◆ TASK TO CARRY OUT ◆
Among the entries below, only the lines starting at the one with "Spring Street Parklets" and ending at the one with "Bangalore, also known", both included, are to be printed exactly.

◆ THE INPUT ◆
* * *
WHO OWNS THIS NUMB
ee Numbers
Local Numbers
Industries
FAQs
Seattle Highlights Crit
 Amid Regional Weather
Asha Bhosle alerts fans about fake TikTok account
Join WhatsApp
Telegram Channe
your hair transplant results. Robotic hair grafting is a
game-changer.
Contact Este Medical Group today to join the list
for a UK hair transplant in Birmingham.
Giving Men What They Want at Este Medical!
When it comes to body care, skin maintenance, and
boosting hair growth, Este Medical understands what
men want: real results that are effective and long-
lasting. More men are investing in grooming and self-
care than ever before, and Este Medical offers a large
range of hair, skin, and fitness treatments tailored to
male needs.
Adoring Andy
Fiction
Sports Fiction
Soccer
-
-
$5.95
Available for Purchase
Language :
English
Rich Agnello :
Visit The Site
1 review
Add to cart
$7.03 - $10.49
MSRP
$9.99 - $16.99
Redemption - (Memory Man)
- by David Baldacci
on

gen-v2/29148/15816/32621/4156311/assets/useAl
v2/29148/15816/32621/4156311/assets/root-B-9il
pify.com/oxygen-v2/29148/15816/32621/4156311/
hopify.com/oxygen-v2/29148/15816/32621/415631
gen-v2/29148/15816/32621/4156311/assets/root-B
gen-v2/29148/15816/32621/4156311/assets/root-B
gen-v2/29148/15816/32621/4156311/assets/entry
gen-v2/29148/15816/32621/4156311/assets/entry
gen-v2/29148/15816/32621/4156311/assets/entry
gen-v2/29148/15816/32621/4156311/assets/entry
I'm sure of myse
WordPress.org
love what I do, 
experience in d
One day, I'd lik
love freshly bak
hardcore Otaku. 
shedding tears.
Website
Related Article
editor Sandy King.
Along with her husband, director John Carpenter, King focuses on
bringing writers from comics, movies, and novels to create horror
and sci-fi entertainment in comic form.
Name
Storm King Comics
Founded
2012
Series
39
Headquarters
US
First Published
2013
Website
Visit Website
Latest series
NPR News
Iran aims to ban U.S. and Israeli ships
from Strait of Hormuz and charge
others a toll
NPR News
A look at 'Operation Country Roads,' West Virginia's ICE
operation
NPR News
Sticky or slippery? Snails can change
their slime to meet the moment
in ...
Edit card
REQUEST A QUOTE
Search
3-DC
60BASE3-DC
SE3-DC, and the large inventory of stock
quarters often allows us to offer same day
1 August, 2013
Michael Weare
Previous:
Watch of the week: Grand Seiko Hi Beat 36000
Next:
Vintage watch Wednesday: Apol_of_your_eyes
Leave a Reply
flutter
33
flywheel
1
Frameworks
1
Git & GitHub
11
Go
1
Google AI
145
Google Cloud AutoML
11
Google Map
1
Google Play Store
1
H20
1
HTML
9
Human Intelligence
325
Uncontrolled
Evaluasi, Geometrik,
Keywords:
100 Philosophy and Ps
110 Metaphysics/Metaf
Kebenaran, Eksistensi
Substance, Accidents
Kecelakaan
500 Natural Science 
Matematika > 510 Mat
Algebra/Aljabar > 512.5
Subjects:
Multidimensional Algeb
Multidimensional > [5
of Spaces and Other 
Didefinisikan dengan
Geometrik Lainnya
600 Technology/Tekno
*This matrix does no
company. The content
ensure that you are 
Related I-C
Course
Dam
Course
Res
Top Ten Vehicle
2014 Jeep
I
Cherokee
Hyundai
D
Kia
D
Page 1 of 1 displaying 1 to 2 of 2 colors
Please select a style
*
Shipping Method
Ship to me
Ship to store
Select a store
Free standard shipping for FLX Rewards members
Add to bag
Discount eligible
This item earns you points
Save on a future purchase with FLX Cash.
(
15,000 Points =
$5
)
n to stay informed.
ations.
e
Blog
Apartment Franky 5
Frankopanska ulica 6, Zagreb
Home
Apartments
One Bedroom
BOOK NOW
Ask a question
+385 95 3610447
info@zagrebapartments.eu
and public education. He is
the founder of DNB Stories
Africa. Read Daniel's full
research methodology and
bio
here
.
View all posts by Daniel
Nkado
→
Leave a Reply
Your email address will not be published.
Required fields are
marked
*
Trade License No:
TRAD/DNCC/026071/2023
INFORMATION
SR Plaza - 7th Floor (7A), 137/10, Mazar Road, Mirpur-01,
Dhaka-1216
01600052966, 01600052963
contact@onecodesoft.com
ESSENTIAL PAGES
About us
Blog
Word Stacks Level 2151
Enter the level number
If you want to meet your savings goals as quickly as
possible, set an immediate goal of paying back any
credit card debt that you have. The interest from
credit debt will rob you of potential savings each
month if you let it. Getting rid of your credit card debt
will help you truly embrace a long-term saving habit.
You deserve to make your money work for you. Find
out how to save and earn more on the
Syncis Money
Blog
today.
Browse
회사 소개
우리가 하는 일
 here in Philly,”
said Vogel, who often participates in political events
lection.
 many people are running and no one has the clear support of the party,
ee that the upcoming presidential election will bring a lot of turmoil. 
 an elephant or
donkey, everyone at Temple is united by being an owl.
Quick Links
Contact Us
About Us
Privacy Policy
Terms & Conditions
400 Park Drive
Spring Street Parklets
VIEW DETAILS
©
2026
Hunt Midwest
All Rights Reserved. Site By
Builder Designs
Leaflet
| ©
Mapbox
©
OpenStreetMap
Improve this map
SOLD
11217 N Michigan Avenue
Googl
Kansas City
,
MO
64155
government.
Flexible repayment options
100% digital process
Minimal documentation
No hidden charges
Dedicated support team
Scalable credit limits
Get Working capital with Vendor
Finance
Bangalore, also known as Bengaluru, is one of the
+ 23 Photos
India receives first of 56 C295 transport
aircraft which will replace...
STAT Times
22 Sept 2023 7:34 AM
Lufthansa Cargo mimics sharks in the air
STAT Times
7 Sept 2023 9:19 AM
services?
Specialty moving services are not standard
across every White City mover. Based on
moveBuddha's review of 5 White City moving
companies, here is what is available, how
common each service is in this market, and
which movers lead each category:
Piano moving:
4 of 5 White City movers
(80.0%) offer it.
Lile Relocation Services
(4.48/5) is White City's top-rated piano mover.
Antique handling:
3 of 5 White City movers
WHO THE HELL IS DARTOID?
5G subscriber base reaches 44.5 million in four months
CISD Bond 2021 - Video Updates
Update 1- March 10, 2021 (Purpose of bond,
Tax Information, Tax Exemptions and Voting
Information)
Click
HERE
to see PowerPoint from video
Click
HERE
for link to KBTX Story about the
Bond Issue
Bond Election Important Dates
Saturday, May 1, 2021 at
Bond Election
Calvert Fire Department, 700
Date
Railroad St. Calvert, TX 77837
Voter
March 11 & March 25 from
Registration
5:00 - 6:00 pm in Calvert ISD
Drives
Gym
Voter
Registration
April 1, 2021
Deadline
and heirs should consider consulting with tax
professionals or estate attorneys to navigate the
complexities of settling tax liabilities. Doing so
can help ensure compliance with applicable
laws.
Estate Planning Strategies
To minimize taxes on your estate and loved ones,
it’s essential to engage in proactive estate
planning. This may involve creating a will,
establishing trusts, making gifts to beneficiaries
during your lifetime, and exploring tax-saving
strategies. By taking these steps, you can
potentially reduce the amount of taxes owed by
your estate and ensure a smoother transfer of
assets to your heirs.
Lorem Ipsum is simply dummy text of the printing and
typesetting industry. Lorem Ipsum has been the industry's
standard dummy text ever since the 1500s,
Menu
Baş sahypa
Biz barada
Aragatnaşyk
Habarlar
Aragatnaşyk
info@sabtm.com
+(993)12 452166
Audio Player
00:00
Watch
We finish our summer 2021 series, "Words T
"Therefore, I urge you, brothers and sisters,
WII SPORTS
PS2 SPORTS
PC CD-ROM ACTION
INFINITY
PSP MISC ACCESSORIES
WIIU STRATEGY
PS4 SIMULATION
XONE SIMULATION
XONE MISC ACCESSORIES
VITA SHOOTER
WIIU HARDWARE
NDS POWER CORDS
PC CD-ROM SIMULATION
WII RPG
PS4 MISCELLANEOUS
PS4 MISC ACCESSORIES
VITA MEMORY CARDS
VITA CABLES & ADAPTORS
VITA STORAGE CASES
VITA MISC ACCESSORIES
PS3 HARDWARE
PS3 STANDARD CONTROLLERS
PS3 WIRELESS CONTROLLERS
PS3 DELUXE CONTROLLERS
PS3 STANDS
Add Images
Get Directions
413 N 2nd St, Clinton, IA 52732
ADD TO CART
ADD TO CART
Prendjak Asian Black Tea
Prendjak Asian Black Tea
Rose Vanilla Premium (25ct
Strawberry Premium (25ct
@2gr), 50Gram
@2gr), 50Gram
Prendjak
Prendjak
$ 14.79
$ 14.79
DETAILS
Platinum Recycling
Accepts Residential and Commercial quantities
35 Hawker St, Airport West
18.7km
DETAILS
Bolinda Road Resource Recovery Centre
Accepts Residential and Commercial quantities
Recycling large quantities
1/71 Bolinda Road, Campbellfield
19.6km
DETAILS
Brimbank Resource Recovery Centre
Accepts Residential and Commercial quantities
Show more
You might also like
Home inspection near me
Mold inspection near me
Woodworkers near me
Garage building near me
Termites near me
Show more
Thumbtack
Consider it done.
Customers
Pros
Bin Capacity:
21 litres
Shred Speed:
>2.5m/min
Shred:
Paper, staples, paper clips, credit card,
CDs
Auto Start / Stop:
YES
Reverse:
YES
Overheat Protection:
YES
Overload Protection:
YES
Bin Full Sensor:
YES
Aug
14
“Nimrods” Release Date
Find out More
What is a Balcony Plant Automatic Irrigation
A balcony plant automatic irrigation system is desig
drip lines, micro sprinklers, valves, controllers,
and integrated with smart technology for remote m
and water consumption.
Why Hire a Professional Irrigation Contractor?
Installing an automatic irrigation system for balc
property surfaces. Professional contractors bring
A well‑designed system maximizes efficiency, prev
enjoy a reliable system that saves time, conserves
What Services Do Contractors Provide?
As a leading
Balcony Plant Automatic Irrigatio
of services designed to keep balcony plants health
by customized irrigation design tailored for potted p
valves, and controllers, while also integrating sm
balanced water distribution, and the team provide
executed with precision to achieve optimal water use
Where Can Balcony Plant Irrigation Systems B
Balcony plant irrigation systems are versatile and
* * *
◆ PROBLEM SOLUTION ◆
Spring Street Parklets
VIEW DETAILS
©
2026
Hunt Midwest
All Rights Reserved. Site By
Builder Designs
Leaflet
| ©
Mapbox
©
OpenStreetMap
Improve this map
SOLD
11217 N Michigan Avenue
Googl
Kansas City
,
MO
64155
government.
Flexible repayment options
100% digital process
Minimal documentation
No hidden charges
Dedicated support team
Scalable credit limits
Get Working capital with Vendor
Finance
Bangalore, also known as Bengaluru, is one of the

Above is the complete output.